**Aim of the exercise**
Write out, exactly and only, the lines that run from the top of the records to the line with "Each of the". Include both ends; exclude pictures.

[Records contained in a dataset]
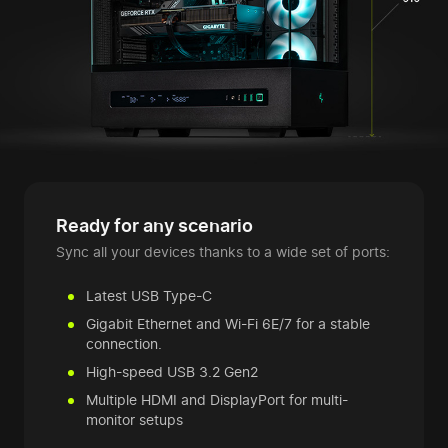
Ready for any scenario
Sync all your devices thanks to a wide set of ports:
Latest USB Type-C
Gigabit Ethernet and Wi-Fi 6E/7 for a stable
connection.
High-speed USB 3.2 Gen2
Multiple HDMI and DisplayPort for multi-
monitor setups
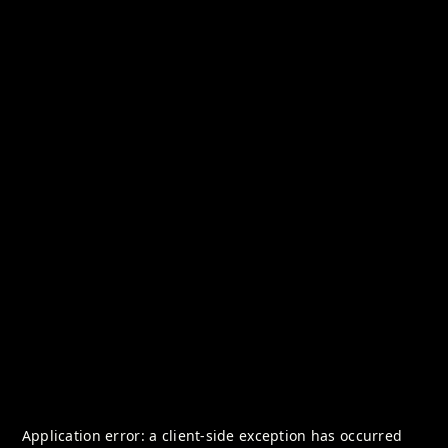
Application error: a
client
-side exception has occurred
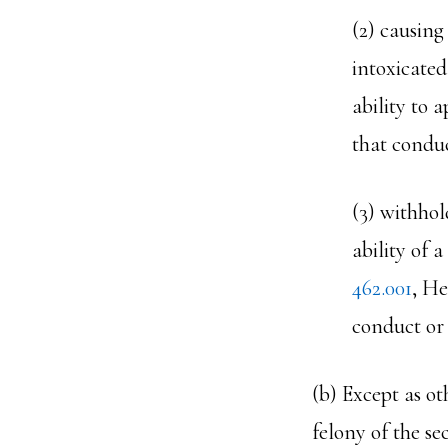
(2) causing
intoxicated
ability to 
that conduc
(3) withhol
ability of 
462.001
, He
conduct or 
(b) Except as ot
felony of the se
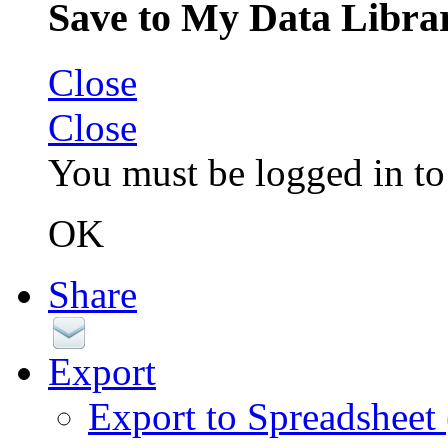
Save to My Data Libra
Close
Close
You must be logged in to 
OK
Share
Export
Export to Spreadsheet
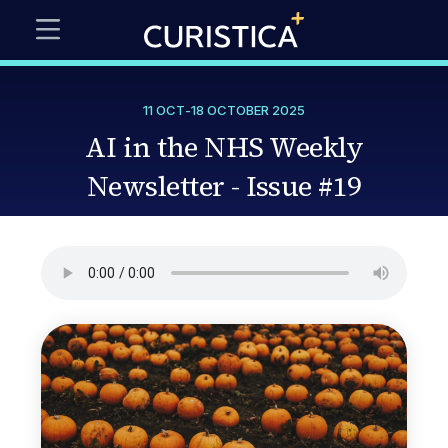
11 OCT
-
18 OCTOBER 2025
AI in the NHS Weekly
Newsletter - Issue #19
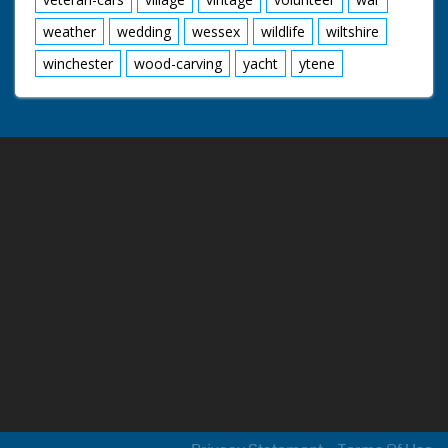
weather
wedding
wessex
wildlife
wiltshire
winchester
wood-carving
yacht
ytene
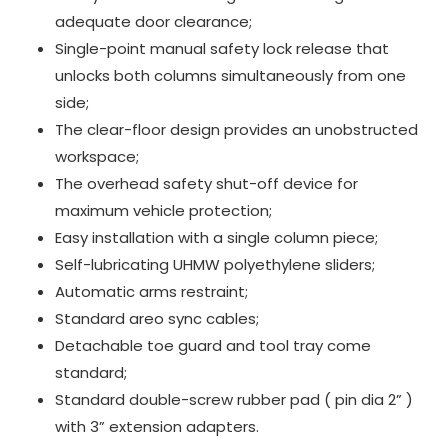
adequate door clearance;
Single-point manual safety lock release that
unlocks both columns simultaneously from one
side;
The clear-floor design provides an unobstructed
workspace;
The overhead safety shut-off device for
maximum vehicle protection;
Easy installation with a single column piece;
Self-lubricating UHMW polyethylene sliders;
Automatic arms restraint;
Standard areo sync cables;
Detachable toe guard and tool tray come
standard;
Standard double-screw rubber pad ( pin dia 2” )
with 3” extension adapters.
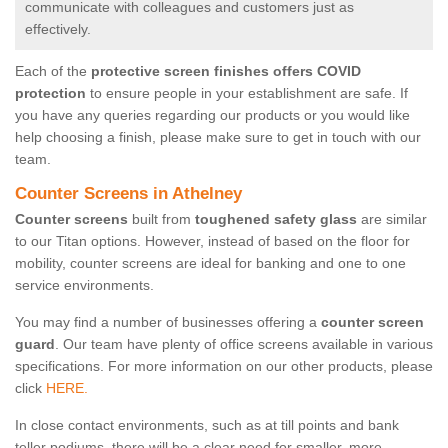
communicate with colleagues and customers just as
effectively.
Each of the
protective screen finishes offers COVID
protection
to ensure people in your establishment are safe. If
you have any queries regarding our products or you would like
help choosing a finish, please make sure to get in touch with our
team.
Counter Screens in Athelney
Counter screens
built from
toughened safety glass
are similar
to our Titan options. However, instead of based on the floor for
mobility, counter screens are ideal for banking and one to one
service environments.
You may find a number of businesses offering a
counter screen
guard
. Our team have plenty of office screens available in various
specifications. For more information on our other products, please
click
HERE.
In close contact environments, such as at till points and bank
teller podiums, there will be a clear need for smaller, more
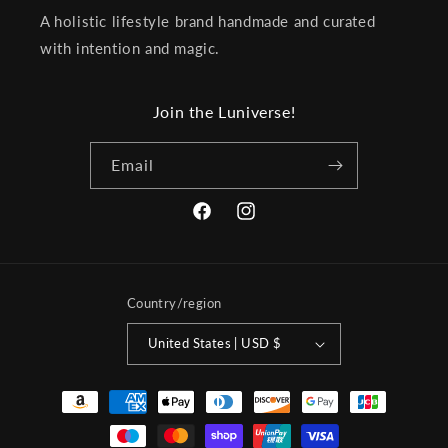
A holistic lifestyle brand handmade and curated
with intention and magic.
Join the Luniverse!
Email
Facebook
Instagram
Country/region
United States | USD $
Payment
methods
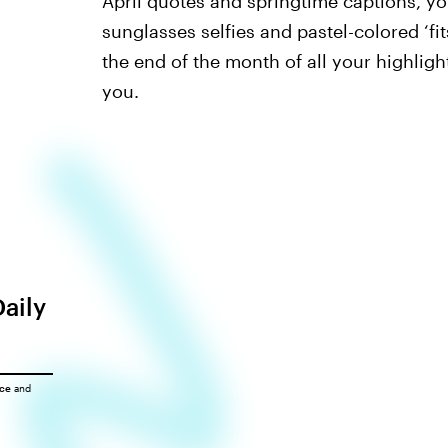
April quotes and springtime captions, yo
sunglasses selfies and pastel-colored ‘fit
the end of the month of all your highligh
you.
Daily
ice
and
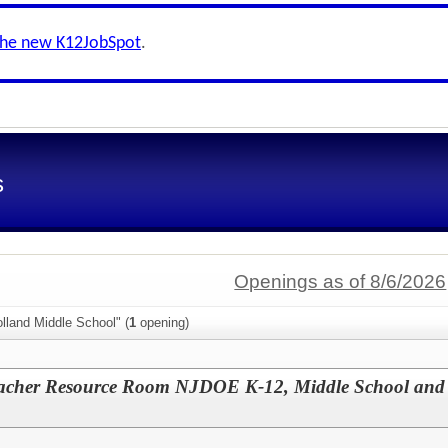
the new K12JobSpot
.
s
Openings as of 8/6/2026
lland Middle School" (
1
opening)
eacher Resource Room NJDOE K-12, Middle School an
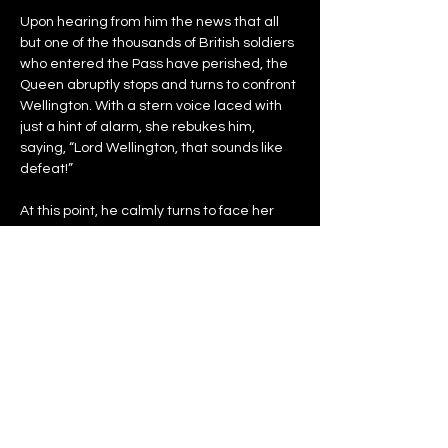
Upon hearing from him the news that all 
but one of the thousands of British soldiers 
who entered the Pass have perished, the 
Queen abruptly stops and turns to confront 
Wellington. With a stern voice laced with 
just a hint of alarm, she rebukes him, 
saying, “Lord Wellington, that sounds like 
defeat!”
At this point, he calmly turns to face her 
and, in his soldierly matter-of-fact way, 
reports, “Many would not say that.  But yes 
Ma’am, that’s what it is.”
With serious faces born of serious purpose 
– the task before them now clearly 
understood – the two return to walking 
side-by-side.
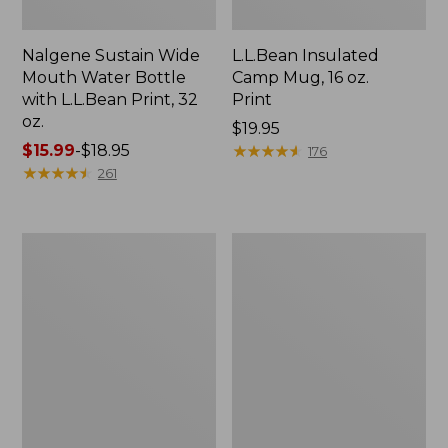
Nalgene Sustain Wide
L.L.Bean Insulated
Mouth Water Bottle
Camp Mug, 16 oz.
with L.L.Bean Print, 32
Print
oz.
Price:
$19.95
Price
$15.99
-
$18.95
$19.95
★
★
★
★
★
★
★
★
★
★
176
range
★
★
★
★
★
★
★
★
★
★
261
from:
$15.99
to:
Zip
L.L.Bean
$18.95
Hunter's
Trailblazer
Tote
500
Bag
Rechargeable
With
Lantern
Strap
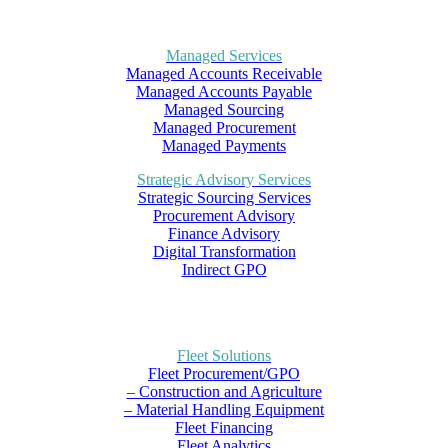
Managed Services
Managed Accounts Receivable
Managed Accounts Payable
Managed Sourcing
Managed Procurement
Managed Payments
Strategic Advisory Services
Strategic Sourcing Services
Procurement Advisory
Finance Advisory
Digital Transformation
Indirect GPO
Fleet Solutions
Fleet Procurement/GPO
– Construction and Agriculture
– Material Handling Equipment
Fleet Financing
Fleet Analytics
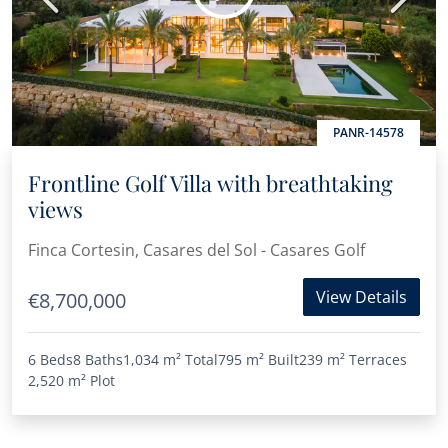
PANR-14578
Frontline Golf Villa with breathtaking
views
Finca Cortesin, Casares del Sol - Casares Golf
View Details
€8,700,000
6 Beds
8 Baths
1,034 m²
Total
795 m²
Built
239 m²
Terraces
2,520 m²
Plot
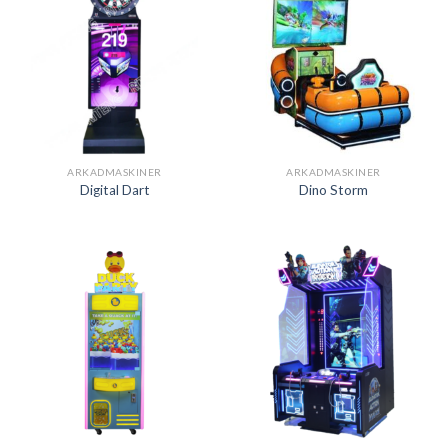
ARKADMASKINER
ARKADMASKINER
Digital Dart
Dino Storm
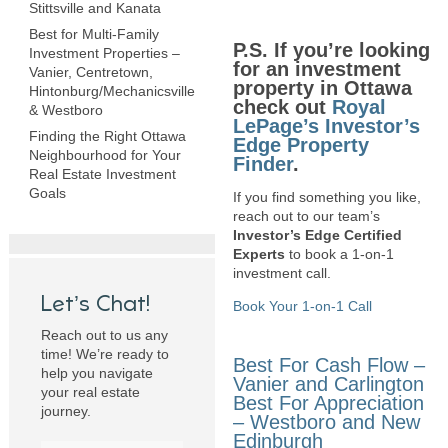
Stittsville and Kanata
Best for Multi-Family
P.S. If you’re looking
Investment Properties –
for an investment
Vanier, Centretown,
property in Ottawa
Hintonburg/Mechanicsville
check out
Royal
& Westboro
LePage’s Investor’s
Finding the Right Ottawa
Edge Property
Neighbourhood for Your
Finder
.
Real Estate Investment
Goals
If you find something you like,
reach out to our team’s
Investor’s Edge Certified
Experts
to book a 1-on-1
investment call.
Let’s Chat!
Book Your 1-on-1 Call
Reach out to us any
time! We’re ready to
Best For Cash Flow –
help you navigate
Vanier and Carlington
your real estate
Best For Appreciation
journey.
– Westboro and New
Edinburgh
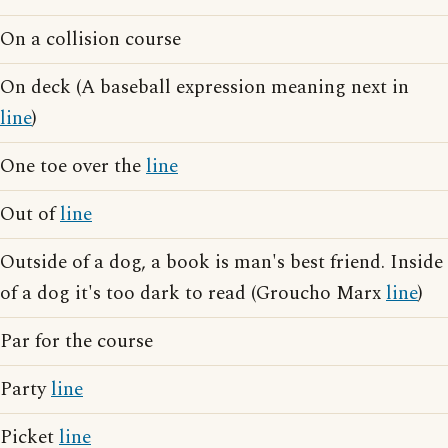
On a collision course
On deck (A baseball expression meaning next in
line
)
One toe over the
line
Out of
line
Outside of a dog, a book is man's best friend. Inside
of a dog it's too dark to read (Groucho Marx
line
)
Par for the course
Party
line
Picket
line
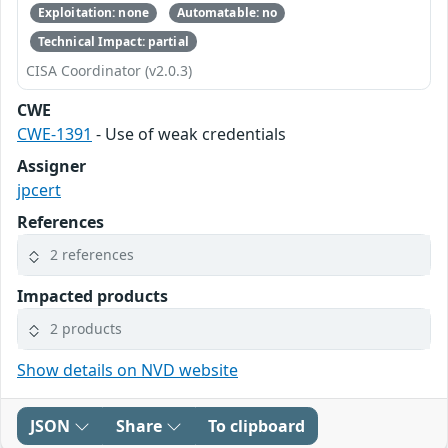
Exploitation: none
Automatable: no
Technical Impact: partial
CISA Coordinator (v2.0.3)
CWE
CWE-1391
- Use of weak credentials
Assigner
jpcert
References
2 references
Impacted products
2 products
Show details on NVD website
JSON
Share
To clipboard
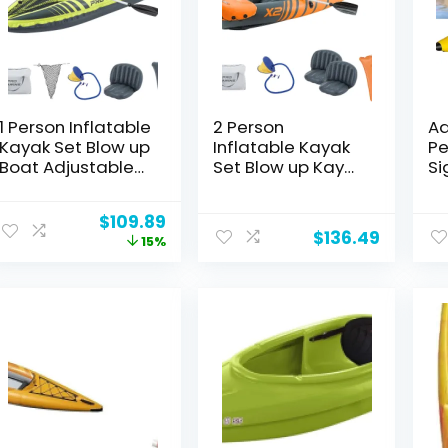
1 Person Inflatable
2 Person
Ad
Kayak Set Blow up
Inflatable Kayak
Pe
Boat Adjustable
Set Blow up Kayak
Si
Seats and
Foldable Paddle
Le
Backrest, Air
Boat with
Ka
Original
Current
$
109.89
Pump and Carry
Adjustable Seat，
Fl
$
136.49
price
price
15%
Bag
Foot Pump
Po
was:
is:
Le
$129.89.
$109.89.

**Written response**
Ready for any scenario
Sync all your devices thanks to a wide set of ports:
Latest USB Type-C
Gigabit Ethernet and Wi-Fi 6E/7 for a stable
connection.
High-speed USB 3.2 Gen2
Multiple HDMI and DisplayPort for multi-
monitor setups
Application error: a
client
-side exception has occurred
(2) causing
intoxicated
ability to 
that conduc
(3) withhol
ability of 
462.001
, He
conduct or 
(b) Except as ot
felony of the se
Save to My Data Libra
Close
Close
You must be logged in to 
OK
Share
Export
Export to Spreadsheet
11 OCT
-
18 OCTOBER 2025
AI in the NHS Weekly
Newsletter - Issue #19
weather
wedding
wessex
wildlife
wiltshire
winchester
wood-carving
yacht
ytene
adequate door clearance;
Single-point manual safety lock release that
unlocks both columns simultaneously from one
side;
The clear-floor design provides an unobstructed
workspace;
The overhead safety shut-off device for
maximum vehicle protection;
Easy installation with a single column piece;
Self-lubricating UHMW polyethylene sliders;
Automatic arms restraint;
Standard areo sync cables;
Detachable toe guard and tool tray come
standard;
Standard double-screw rubber pad ( pin dia 2” )
with 3” extension adapters.
communicate with colleagues and customers just as
effectively.
Each of the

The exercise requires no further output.